A class-action lawsuit stemming from a W-2 phishing scam that saw an employee of the respiratory therapy supplier Lincare Inc., send the W-2 Forms of employees to a scammer has been settled for $875,000.
As is typical with these types of Business Email Compromise (BEC) attacks, the scammer pretended to be a senior executive and sent an email to an employee of the HR department requesting W-2 information for the company’s employees. The employee responded to the email and attached W-2 information for some of the firm’s employees.
The accidental disclosure of sensitive information occurred on February 3, 2017. The incident was detected by Lincare, but not in time to prevent the theft of the data. Lincare took steps to reduce the potential for harm by offering all affected employees two years of complimentary credit monitoring and identity restoration services, although that was not sufficient to prevent a lawsuit from being filed by some of the firm’s employees.

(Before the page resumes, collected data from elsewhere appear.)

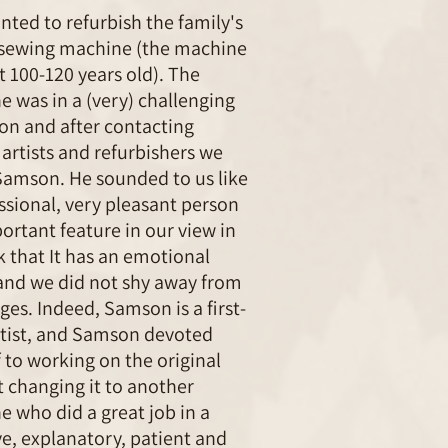
ted to refurbish the family's
 sewing machine (the machine
t 100-120 years old). The
 was in a (very) challenging
on and after contacting
 artists and refurbishers we
Samson. He sounded to us like
ssional, very pleasant person
ortant feature in our view in
k that It has an emotional
and we did not shy away from
ges. Indeed, Samson is a first-
rtist, and Samson devoted
 to working on the original
 changing it to another
 who did a great job in a
ve, explanatory, patient and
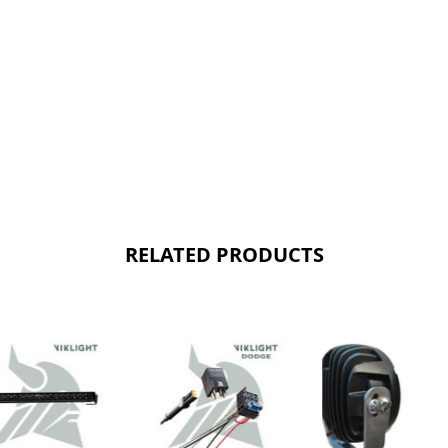
RELATED PRODUCTS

The response by the employee is perfectly understandable. A seemingly genuine request was received via email, and the message appeared to have been sent from a correct email account. Hundreds of employees have fallen for similar scams.
Three Lincare employees believed Lincare was negligent and failed to take sufficient steps to protect their sensitive personal information. In addition to the negligence claim, the employees alleged Lincare had breached its fiduciary duty to employees, that there had been a breach of contract, and Florida’s Deceptive and Unfair Trade Practices Act had been violated.
Lincare filed a motion to dismiss the lawsuit, although prior to responding, the plaintiffs filed their First Amended Class Action Compliant. Before a response was received, the plaintiffs requested a stay in the litigation to allow the parties to attend mediation. That stay was granted by the court and through mediation the settlement was agreed with no admission of liability.
Lincare has agreed to pay $550,000 in compensation to the class members and has made a further $325,000 available to class members who experience an ‘eligible incident’ as a result of the phishing scam, such as identity theft, a fraudulent tax return filed in their name, or fraudulent use of their information to take out a loan or credit card.
The settlement highlights the high cost of a phishing attack and the importance of implementing technical controls, policies, and procedures to reduce the potential for the accidental disclosure of employees’ sensitive information.
The past two years have seen more than 250 successful W-2 phishing attacks reported and the W-2 information of more than 120,000 employees was obtained by scammers in 2017 alone.
By conducting security awareness training, running phishing simulations, and implementing policies requiring requests for W-2 information to be verified by phone, companies can greatly reduce the risk of such a scam being successful.